Sometimes, it can feel that insurance payouts are elusive creatures. Small risks are too inconsequential to merit a payout, and are dispensed with by excesses. Huge risks, on the other hand, are either excluded or subject to arbitrary payment limits. So getting a payout becomes a question of hitting the sweet spot between a claim event that is too small and a claim event that is too big. There are many sound commercial reasons for insurance companies excluding both small and very large claims, but it can create a feeling that the sector runs a ‘heads you lose, tails I win’ approach.
Is there a clearer way to present the logic behind insurers’ approach to exclusions that is related to consumer needs? Perhaps one approach might be to link payments to benchmarks; rather than to absolute monetary amounts. For example, if there is a huge event, such as a national lockdown for a pandemic, it is not unreasonable to assume that the government that introduces a lockdown is also going to put in place financial measures to mitigate the impact for firms and individuals.
To maintain cover for everyday risks while excluding cover for huge, systemic risks that the government should be catering for, policies could promise to make payments relative to a certain benchmark. So, for example, if we are living under a regime of social distancing, the policy would not pay out if a business’s income fell in line with the benchmark for the rest of the sector that is also subject to social distancing. But if that business suffered flooding, the insurance would cover the loss of revenue that exceeded the benchmark.

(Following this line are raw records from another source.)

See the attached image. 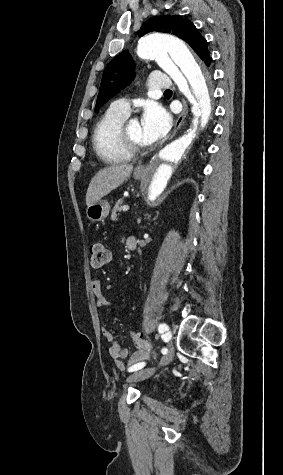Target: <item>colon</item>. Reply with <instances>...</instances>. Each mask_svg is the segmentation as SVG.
Masks as SVG:
<instances>
[{
	"label": "colon",
	"mask_w": 283,
	"mask_h": 475,
	"mask_svg": "<svg viewBox=\"0 0 283 475\" xmlns=\"http://www.w3.org/2000/svg\"><path fill=\"white\" fill-rule=\"evenodd\" d=\"M109 260V252L105 246L100 242H94L91 246V264L93 268H100ZM131 339L136 348L131 355L130 360L133 363H140L151 358L152 351L149 349L150 344L138 332L130 330Z\"/></svg>",
	"instance_id": "obj_1"
}]
</instances>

Of course, this approach has its own challenges – which benchmark do you choose? How do you know you are applying the right benchmark to a particular business? How do you explain the extra complexity that comes with this novel approach? However, despite these challenges, this design could help to reduce confusion about what a policy is all about – whether it is an expensive policy for all risks, or a more affordable one for medium-sized ones.